January 2026 Release Notes
5 days ago by Pranav Shikarpur
Whether you're shipping your first agent or scaling an entire AI ecosystem, this release gives you even more tools to go from prototype to production — with confidence and control.
- [New] Agent Development Toolkit: An end-to-end toolkit for building, debugging, evaluating, and shipping AI agents—designed to move seamlessly from prototype to production.
- Getting Started & Observability
- Configure your model providers with full control over sourcing and access
- Create and manage tasks that mirror real-world agent behavior
- Capture OpenTelemetry-based traces across agent runs
- Inspect executions in the Trace Viewer, including step-by-step agent actions
- Search and filter traces to quickly identify errors, failures, and regressions
- View sessions and chat threads, with deep linking from external applications
- Track token usage and cost by agent, user, session, or conversation
- Advanced Agent & RAG Workflows
- Configure connections to Weaviate vector stores
- Run RAG notebooks and RAG experiments with supervised evals
- Execute end-to-end agent experiments and notebooks with evaluation built in
- Prompt-Centric Workflows
- Manage prompts with versioning, tagging, promotion, and audit history with full traceability
- Quickly test ideas with the prompt playground
- Run structured comparisons with prompt experiments
- Iterate collaboratively with interactive prompt notebooks
- Promote prompts into production with a single step
- Manage prompts with versioning, tagging, promotion, and audit history
- Run completions through the Arthur Engine using streaming and batch APIs
- Compare prompt changes using Prompt Experiments for regression testing and bulk assessment
- Unified Evaluation for Online + Offline
- Run online evals continuously on live traces in production
- Upload datasets for offline evaluation before deployment
- Seamlessly explore evaluation results in Trace Viewer and dashboards
- Add and manage datasets directly in-platform
- Collect traces directly into datasets for test case generation
- Create and manage custom evaluators for supervised and automated testing
- Provide human feedback on traces to enrich evaluation signals
- Explore eval results seamlessly in Trace Viewer and dashboards
- Arthur x Google Cloud
- Arthur’s ADG platform is now live on the Google Cloud Marketplace. , making it easier than ever to discover, govern, monitor, and evaluate AI systems — all within your existing GCP environment.

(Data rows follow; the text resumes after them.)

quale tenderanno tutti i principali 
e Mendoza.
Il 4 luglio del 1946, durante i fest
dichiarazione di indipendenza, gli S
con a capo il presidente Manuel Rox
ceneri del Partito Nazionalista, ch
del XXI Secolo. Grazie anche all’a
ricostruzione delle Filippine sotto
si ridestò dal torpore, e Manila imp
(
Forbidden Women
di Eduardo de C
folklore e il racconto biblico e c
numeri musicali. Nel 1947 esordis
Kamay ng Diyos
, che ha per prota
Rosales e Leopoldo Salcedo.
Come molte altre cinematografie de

- Arthur Engine OSS Enhancements
- Model Source Control:Configure GenAI models to be pulled from secure, customer-managed repositories instead of public sources like Hugging Face.
- Advanced Metric Segmentation: Segment metrics by user ID, conversation ID, and more for deeper analysis.
- Improved ODBC Connector Support: Better database view handling, more reliable primary key detection, and configurable connection/login timeouts.
- Bootstrapping Reliability: Improved performance and resilience for GenAI model setup and execution.